While there are alternatives (Atom -> Sublime or Notepad++) for many of these services, the bundling of this all together should present students a logical next step instead of hunting around for a service right away.
I personally disagree, it removes the exploration part of learning how to code, which I believe to be vital to educating good programmers.
I see all these services listed, and all I think is "they are hooking these guys to a service oriented approach", a "pay $25 and you don't have to worry about X". Thing is, what you learn while trialling technologies is invaluable and should not be replaced by a preselected list of SaaS, many of which I would tell any beginner to stay away from.
This is an amazing offering and I've no idea how I'd get any of my teachers to use a single one of those tools after 10+ years of teaching MS Office.
Education in the UK has a huge mountain to climb and it's not the kids that need to climb it.
I have people who want me to install visual basic (Not VB.NET) for them because they can find a lot of teaching material for it and won't touch python because "They're not doing that raspberry pi thing".
Orchestrate looks really interesting. I'm currently building my senior project and might consider switching from my own hosted database. Anyone care to share experiences? I've built an app with parse and I personally wasn't a fan. Its great for small apps, but once you start scaling the pricing becomes an issue. I'm also wondering how big the performance hit is for a remote database
This would be so, so useful to me as someone who left college last year & has been self-learning programming since (college was for a CCNA-esque qualification). I applied, but I don't know if I will qualify for it.
Could any of the github people in this thread let me know if I have a chance? The Digitalocean, namecheap, hackhands would be so insanely useful for me.
EDIT:
Thanks to John Britton from github for manually approving my request.
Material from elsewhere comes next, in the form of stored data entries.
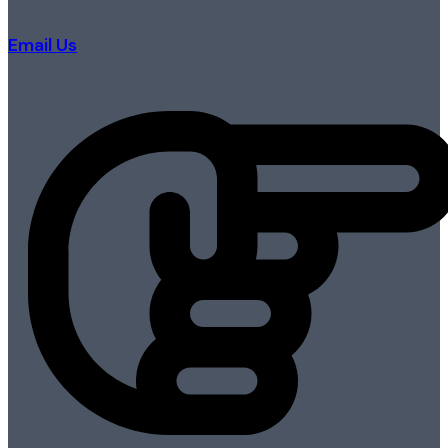
Email Us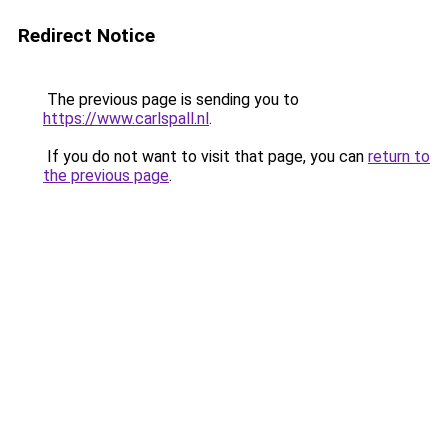
Redirect Notice
The previous page is sending you to
https://www.carlspall.nl
.
If you do not want to visit that page, you can
return to
the previous page
.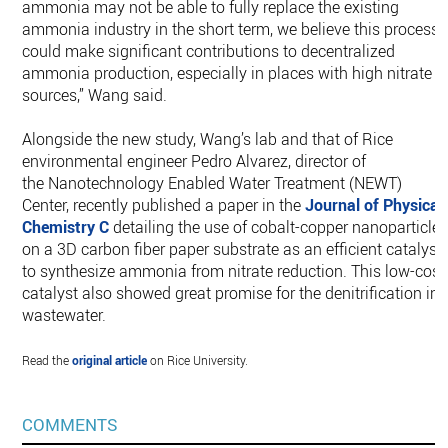
ammonia may not be able to fully replace the existing
ammonia industry in the short term, we believe this process
could make significant contributions to decentralized
ammonia production, especially in places with high nitrate
sources,” Wang said.
Alongside the new study, Wang’s lab and that of Rice
environmental engineer Pedro Alvarez, director of
the Nanotechnology Enabled Water Treatment (NEWT)
Center, recently published a paper in the
Journal of Physical
Chemistry C
detailing the use of cobalt-copper nanoparticle
on a 3D carbon fiber paper substrate as an efficient catalyst
to synthesize ammonia from nitrate reduction. This low-cost
catalyst also showed great promise for the denitrification in
wastewater.
Read the
original article
on Rice University.
COMMENTS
"If you're a student aged 13+ and enrolled in degree or diploma granting course of study"
So this doesn't include people in bootcamps? It seems like a ding to those programs that they aren't considered student developers by GitHub. This might be an oversight or a technicality, but it's too bad.
This is great. On an unrelated note, I wanted to give GitHub a big high-five for their non-profit organizational discounts. Tech companies that provide non-profit discounts really help non-profits where technology expenses are often under-appreciated and underfunded.
Yeah, most tech companies do this, and it's awesome!
We get free GitHub plan (but try to run most stuff open source), free Jira by Atlassian and free IntelliJ by Jetbrains. Really helps us recruiting volunteers and makes it a fun and "real-life" experience for the involved students.
And of course we're now hooked on their services when moving to other projects in the future. ;)
Salesforce has done a VERY good job of both providing free/discounted licenses to non-profits and also pressuring SF Ecosystem/App vendors to providing similar free/discounted licenses. You can get started pretty quickly with a full on Salesforce install and quite a few useful apps completely free if you have under 10 users.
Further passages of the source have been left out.